Imports through U.S. seaports increased significantly in July, and they are on track for a record-setting August as retailers prepare for the upcoming holiday season, according to the latest Global Port Tracker report from the National Retail Federation.

U.S. seaports handled 1.92 million Twenty-Foot Equivalent Units in July, the most recent monthly data available. That was down by 2.3% from a year ago, but up by 19.3% from June. A TEU is a 20-foot-long cargo container or its equivalent.

Global Port Tracker is produced for NRP by consulting firm Hackett Associates, and provides historical data and forecasts for U.S. seaports along the east, west and Gulf coasts.

Though final numbers won’t be available until September, Hackett Associates estimates that 2.06 million TEU were handled in August, a 6% year-over-year increase. That volume would represent an all-time high, beating the previous record of 2.04 million TEU set in October 2018.

Imports usually experience a “peak season” from July to October, as retailers rush to bring in merchandise for the traditional U.S. winter holiday season. If the forecast 7.58 million TEU are accurate, 2020 will be the third-busiest peak season on record, following 7.7 million TEU in 2018 and 7.66 million TEU in 2019.

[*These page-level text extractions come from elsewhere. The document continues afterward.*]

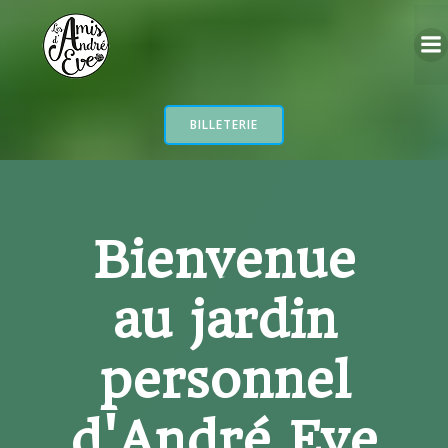
Aller
au
contenu
BILLETERIE
Bienvenue
au jardin
personnel
d'André Eve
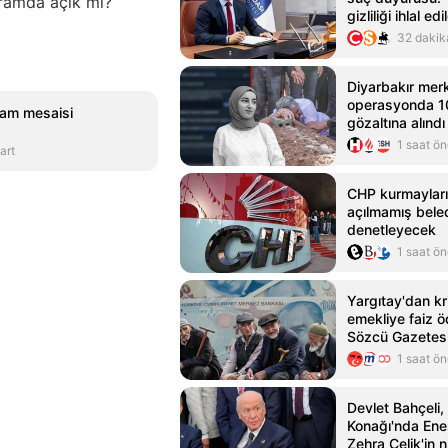
yramda açık mı?
gizliliği ihlal edil
32 dakik
Diyarbakır merk
operasyonda 10
am mesaisi
gözaltına alındı
1 saat ö
art
CHP kurmayları
açılmamış beled
denetleyecek
1 saat ö
Yargıtay'dan kr
emekliye faiz 
Sözcü Gazetes
1 saat ö
Devlet Bahçeli,
Konağı'nda En
Zehra Çelik'in n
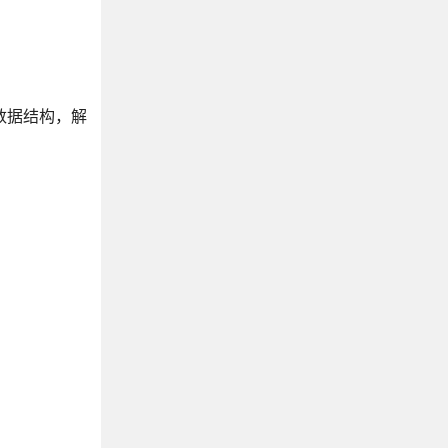
变数据结构，解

NRP and Hackett Associates estimates suggest imports may lose strength as the end of the year approaches. September is forecast at 1.89 million TEU, up 1.1% year-over year; October is forecast at 1.71 million TEU, down 9.2% year-over-year; November at 1.58 million TEU, down 6.8% year-over-year; and December at 1.53 million TEU, down 11% year-over-year.

If accurate, those numbers would bring 2020 to a total of 20.1 million TEU, a drop of 6.7% from last year and the lowest annual total since 19.1 million TEU in 2016.

U.S. seaport activity is tied to the industrial real estate market, as imported goods flow into warehouse and distribution facilities around the country. The disruption of China’s manufacturing industry at the beginning of the year led to a decline in U.S. imports, drastically reducing import-driven leasing and sales activity during the second quarter. 

As the flow of goods has begun to ramp up again, the sector has seen exponential growth in demand for industrial properties, driven by e-commerce, grocery and logistics.